Introducing Checkmarx MCP Server, a single connection that puts your security data inside Claude Code, Windsurf, ChatGPT, and any other MCP-compatible AI tool. No context switching. No custom integrations. Security where the work actually happens.

Security is falling behind how software actually gets built. 

Developers are spending more of their day inside AI assistants than inside any web platform. AppSec teams are answering the same questions, what are my riskiest projects, which findings need triage, how does this week compare to last, but still doing it by logging in, clicking through dashboards, and switching between tools. Security leaders need visibility on demand, not after a report gets pulled. 

The interface layer is changing. AI assistants are becoming the primary way people interact with their tools. In a growing number of cases, agents are executing workflows without a visible interface at all, triggering builds, resolving dependencies, making decisions without a human ever opening a tool. This is what headless application security looks like in practice: security that either participates in the workflow at execution time, or misses it entirely. 

If security is not present in that layer, it gets consulted after the fact. Or not at all. 

Why This Matters Now 

MCP has quickly become the standard for connecting AI tools to external systems. 

MCP-related SDKs reached 97 million monthly downloads within their first year. OpenAI adopted MCP in early 2025, deprecating its own Assistants API. In December 2025, Anthropic donated the protocol to the Linux Foundation, with OpenAI, Microsoft, AWS, Cloudflare, and Bloomberg as founding members. 

This is no longer an emerging standard. It is the standard. 

As AI assistants become the primary interface for software development and security operations, the question for every security tool is simple: are you present where decisions get made, or are you consulted after the fact? 

Today, that question has an answer. 

Introducing Checkmarx MCP Server 

Checkmarx MCP Server connects your Checkmarx One environment directly to any MCP-compatible AI tool, including your IDE assistant, your chat interface, and your automated pipeline. 

Configure it once, and Checkmarx becomes a native tool available everywhere your team already works. 

Built for How Security Work Actually Happens 

MCP serves the entire security workflow, not just developers. 

Developers stay in flow inside their IDE or CLI. They can trigger scans, retrieve findings, drill into vulnerabilities, and explore remediation options without switching tools. 

AppSec teams replace dashboards with queries. They can ask for findings across projects, compare scan results, and analyze application posture from a chat interface without logging into the platform. 

Security leaders get instant visibility. They can ask how many critical issues exist across the organization, which applications carry the highest risk, and how posture is changing — without waiting for reports. 

The result is simple: security moves from a system you visit to something that works alongside you. 

What You Can Do With It 

At launch, Checkmarx MCP Server ships with around 20 tools covering the core security workflow directly inside your AI assistant. You can: 

1. Trigger SAST, SCA, IaC, and Secrets scans 

2. Retrieve and filter findings with full context 

3. Get risk visibility across projects and applications 

4. Manage applications and projects 

5. Run the complete create to scan to review to act loop without leaving your environment 

These are not raw API calls wrapped in a tool. They are high-level, composable actions designed for natural language interaction, built so an AI agent can reason over them and chain them dynamically based on what you ask. 

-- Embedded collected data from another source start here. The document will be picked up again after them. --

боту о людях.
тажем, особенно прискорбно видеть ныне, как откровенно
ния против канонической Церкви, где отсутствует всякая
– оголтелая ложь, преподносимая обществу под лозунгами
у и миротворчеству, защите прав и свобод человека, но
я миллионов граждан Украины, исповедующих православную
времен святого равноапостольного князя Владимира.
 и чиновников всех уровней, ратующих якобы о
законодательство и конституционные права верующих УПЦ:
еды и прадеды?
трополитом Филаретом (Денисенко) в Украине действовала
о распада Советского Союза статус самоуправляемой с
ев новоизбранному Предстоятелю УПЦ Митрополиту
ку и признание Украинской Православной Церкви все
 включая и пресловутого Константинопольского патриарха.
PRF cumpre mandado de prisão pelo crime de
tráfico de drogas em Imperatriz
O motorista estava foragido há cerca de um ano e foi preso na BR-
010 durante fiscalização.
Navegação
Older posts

Simple to Connect, Enterprise Ready by Design 

Connecting takes minutes. An admin enables access once and it becomes available across the organization. 

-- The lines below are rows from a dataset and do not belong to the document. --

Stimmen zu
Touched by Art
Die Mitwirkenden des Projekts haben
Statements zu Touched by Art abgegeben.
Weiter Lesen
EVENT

Developers can connect from any MCP-compatible client through marketplace and connector integrations — available now on Claude, GitHub, Cursor, Visual Studio Code, and OpenAI, that handle configuration automatically. For advanced setups, standard JSON-based configuration is also supported. 

Enterprise-grade controls are built in from the start, including RBAC passthrough, multi-tenant isolation, audit logging, and TLS. The same security posture you expect from Checkmarx One, extended to the agent layer.